The Cancer Gold Saint and guardian of the Cancer Temple in the Sanctuary. Having been revived along with the other Gold Saints after their sacrifice to destroy the Wall of Grief, Deathmask appears at a market in Asgard where he often goes to a flower shop, having fallen in love with the girl Helena.
During episode 4, Deathmask equips his Cloth again after being recognized as the true Cancer Gold Saint. To Deathmask's horror, Helena succumbs to her wounds sustained earlier and he cries while cradling her.
During episode 6, Deathmask makes way to Yggdrasil to join his comrades, taking one last look at Helena's flower shop first. He later arrives at Svartalfheim and engages Fafner while sending Mu ahead. After awakening his God Cloth and defeating Fafner, Deathmask collapses from exhaustion as the statue of wisdom shatters.
 
The Pisces Gold Saint and guardian of the Pisces Temple in the Sanctuary. Having been revived along with the other Gold Saints after their sacrifice to destroy the Wall of Grief, Aphrodite arrives at the flower market where he meets with Deathmask, who has also been revived in Asgard.
He confronts God Warrior Fafner at a hospital, revealing what he knows about Yggdrasil. Barely escaping with Helena, Aphrodite is impaled and absorbed by the roots of Yggdrasil.
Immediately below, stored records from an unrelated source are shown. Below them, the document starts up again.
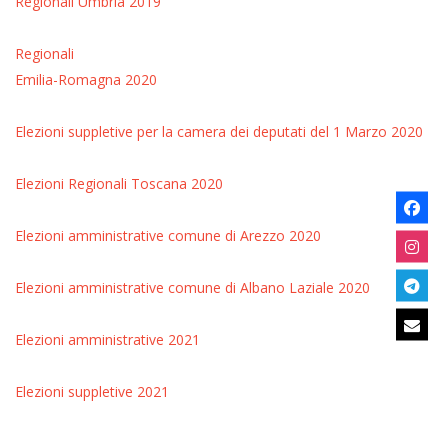
Regionali Umbria 2019
Regionali
Emilia-Romagna 2020
Elezioni suppletive per la camera dei deputati del 1 Marzo 2020
Elezioni Regionali Toscana 2020
Elezioni amministrative comune di Arezzo 2020
Elezioni amministrative comune di Albano Laziale 2020
Elezioni amministrative 2021
Elezioni suppletive 2021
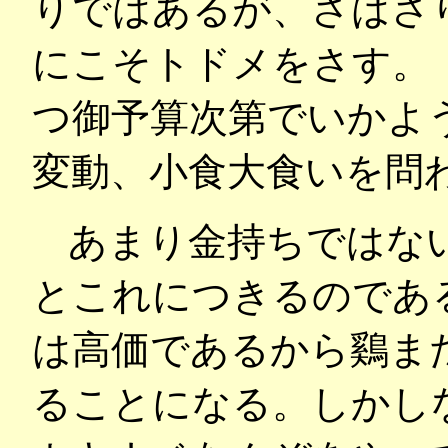
りではあるが、さはさ
にこそトドメをさす。
つ御予算次第でいかよ
変動、小食大食いを問
あまり金持ちではな
とこれにつきるのであ
は高価であるから鷄ま
ることになる。しかし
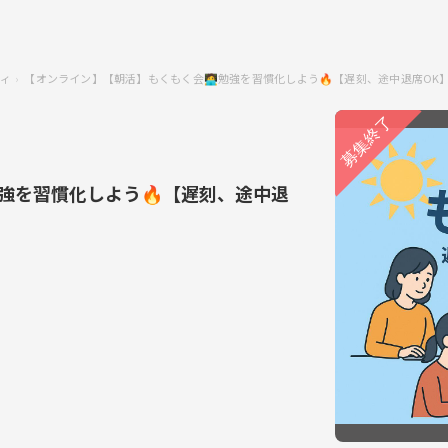
ティ
【オンライン】【朝活】もくもく会🧑‍💻勉強を習慣化しよう🔥【遅刻、途中退席O
勉強を習慣化しよう🔥【遅刻、途中退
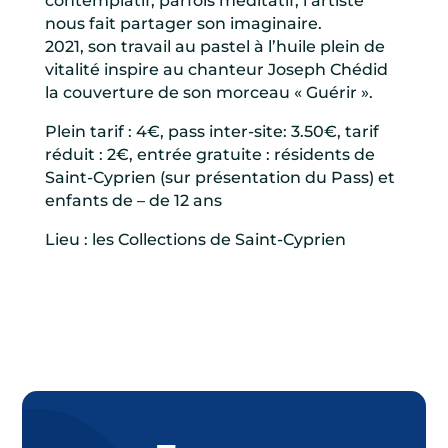
contemplatif, parfois méditatif, l’artiste
nous fait partager son imaginaire.
2021, son travail au pastel à l’huile plein de
vitalité inspire au chanteur Joseph Chédid
la couverture de son morceau « Guérir ».
Plein tarif : 4€, pass inter-site: 3.50€, tarif
réduit : 2€, entrée gratuite : résidents de
Saint-Cyprien (sur présentation du Pass) et
enfants de – de 12 ans
Lieu : les Collections de Saint-Cyprien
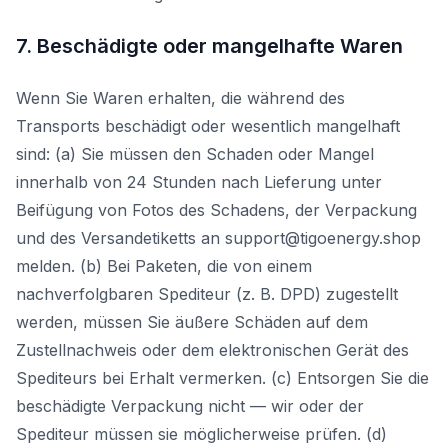
7. Beschädigte oder mangelhafte Waren
Wenn Sie Waren erhalten, die während des
Transports beschädigt oder wesentlich mangelhaft
sind: (a) Sie müssen den Schaden oder Mangel
innerhalb von 24 Stunden nach Lieferung unter
Beifügung von Fotos des Schadens, der Verpackung
und des Versandetiketts an support@tigoenergy.shop
melden. (b) Bei Paketen, die von einem
nachverfolgbaren Spediteur (z. B. DPD) zugestellt
werden, müssen Sie äußere Schäden auf dem
Zustellnachweis oder dem elektronischen Gerät des
Spediteurs bei Erhalt vermerken. (c) Entsorgen Sie die
beschädigte Verpackung nicht — wir oder der
Spediteur müssen sie möglicherweise prüfen. (d)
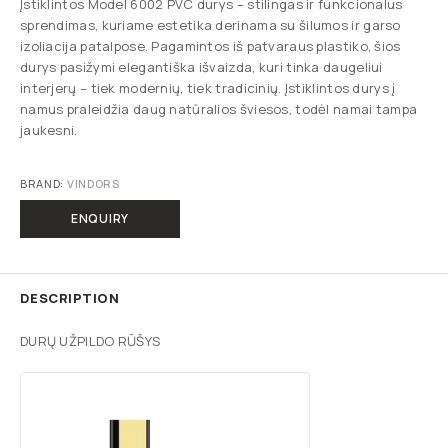
Įstiklintos Model 6002 PVC durys – stilingas ir funkcionalus
sprendimas, kuriame estetika derinama su šilumos ir garso
izoliacija patalpose. Pagamintos iš patvaraus plastiko, šios
durys pasižymi elegantiška išvaizda, kuri tinka daugeliui
interjerų – tiek modernių, tiek tradicinių. Įstiklintos durys į
namus praleidžia daug natūralios šviesos, todėl namai tampa
jaukesni.
BRAND:
VINDORS
ENQUIRY
DESCRIPTION
DURŲ UŽPILDO RŪŠYS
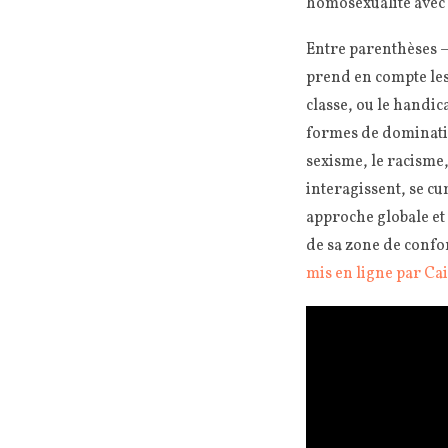
homosexualité avec
Entre parenthèses —
prend en compte les 
classe, ou le handi
formes de dominatio
sexisme, le racisme,
interagissent, se cu
approche globale et 
de sa zone de confort
mis en ligne par Ca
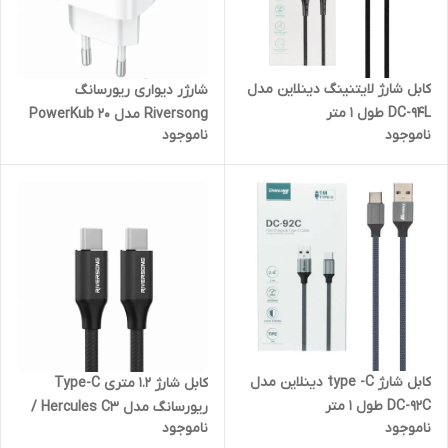
کابل شارژ لایتنینگ دینلاین مدل
شارژر دیواری ریورسانگ
DC-94L طول 1 متر
Riversong مدل PowerKub 20
ناموجود
ناموجود
AD75C - توان 20 وات
کابل شارژ type -C دینلاین مدل
کابل شارژ 1.2 متری Type-C
DC-92C طول 1 متر
ریورسانگ مدل Hercules C3 /
ناموجود
ناموجود
دو سر تایپ سی / توان 100 وات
During episode 12, the Gold Saints are shown to be safe. It is then revealed that Aphrodite was the one saving them, thanks to his immunity to plant poisons.
 
The Libra Gold Saint, guardian of the Libra Temple in the Sanctuary and master of Bronze Saint Dragon Shiryu. One of the only survivors from the previous Holy War against Hades, Dohko is the oldest and considered the wisest among the Gold Saints. Having been revived along with the other Gold Saints after their sacrifice in order to destroy the Wall of Grief, Dohko rendezvous with Aldebaran and they discuss their revival as they share a drink.
When the Gold Saints split up, Dohko enters the chamber of death Helheim, where he is confronted by a hypnotized Lyfia and God Warrior Utgardar. Easily overwhelming the God Warrior, Dohko is shocked as the statue of death shatters after receiving such a small impact, making him wonder if it was intentional. He, along with Saga and Mu saves Aiolia and confronts Andreas together, eventually facing defeat by Loki who possess Andreas.
 
The Gemini Gold Saint and guardian of the Gemini Temple in the Sanctuary. Saga ruled as the Grand Pope during the original series. Having been revived along with the other Gold Saints after their sacrifice to destroy the Wall of Grief, Saga arrives just in time to rescue Milo from the vicious onslaught from Surtr, Camus and Sigmund.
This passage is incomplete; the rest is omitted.